Both the Merritt and Fort St. James projects will produce about 40 megawatts of electricity, and use wood waste which would otherwise be left in the bush, or burned in piles.

The Fort St. James biomass power plant would be located 6.3 km north of town, across from the Apollo mill on a small 3.5-hectare site.

The Fort plant would be an estimated investment of $140 million, with approximately 80 employed during construction and 16 employed directly while the plant is in operation, as well as local contractors required for some aspects of the plant maintenance.

The project has a lifespan of 30 years, but could be operated as long as it is maintained and viable.

The plant would give a boost to local forestry economics, according to Campbell,  because wood which currently has no value to the logging companies would instead have value by selling it to the plant.

Additionally, even if there was a downturn in the lumber market and mills shut down, the plant would help maintain some stability in harvesting as they would still need to maintain a fiber supply, regardless of the mill demand.

“The whole economics of sawmills would stabilize,” said Campbell.

The benefits go beyond economics as well, since it would be worthwhile bringing the excess out of the bush, air quality in the area would also benefit because there would be no need for roadside burning.

As well, while beehive burners are supposedly being phased out, the local mills do sometimes still burn waste in these when needed, which is also much less efficient and produces more particulates and air pollution.

Campbell also promised the community would be able to recycle household wood waste, which they could then use in the plant.

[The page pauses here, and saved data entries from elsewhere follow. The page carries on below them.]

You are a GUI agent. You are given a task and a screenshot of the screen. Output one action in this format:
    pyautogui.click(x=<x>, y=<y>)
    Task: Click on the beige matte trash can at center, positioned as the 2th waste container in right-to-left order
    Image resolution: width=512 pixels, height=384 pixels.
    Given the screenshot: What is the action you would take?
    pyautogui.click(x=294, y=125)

The proposed biomass generators would use the same technology and basic design in the Fort and Merritt, and would each use about 200,000 dry tonnes of forest residue per year.

 

The plant is also designed to be air-cooled, reducing the water usage, and eliminating the steam plume from older water-cooled bioenergy plants.

The local site would power the entire Fort community, using about 50 per cent of the plant’s electricity, with the rest going down into the grid towards Vanderhoof. The plant would be connected to the grid using a short 300 m 69 kV transmission line.

Negotiations with First Nations groups in the area were in their initial stages when Western BioEnergy held an information session in June. So far, they had made an offer of 10 per cent equity position in the project and preferred status in providing fibre supply and fibre supply contracting as well as employment with training and apprenticeship programs.

Discussions with the local First Nations, including Nak’azdli, Tl’az’ten and Takla are “still positive, we have a long way to go, but still positive,” according to Campbell.

With the addition of these four projects, BC Hydro will have a total of 16 bioenergy electricity projects which they have electricity purchase agreements with.

“Bioenergy is a cost-effective energy solution that makes sense for B.C. on many fronts – especially for our province’s dynamic forestry industry,” said Forests Minister Steve Thomson. “When compared to other forms of energy, bioenergy projects have higher levels of employment and generate more economic activity.”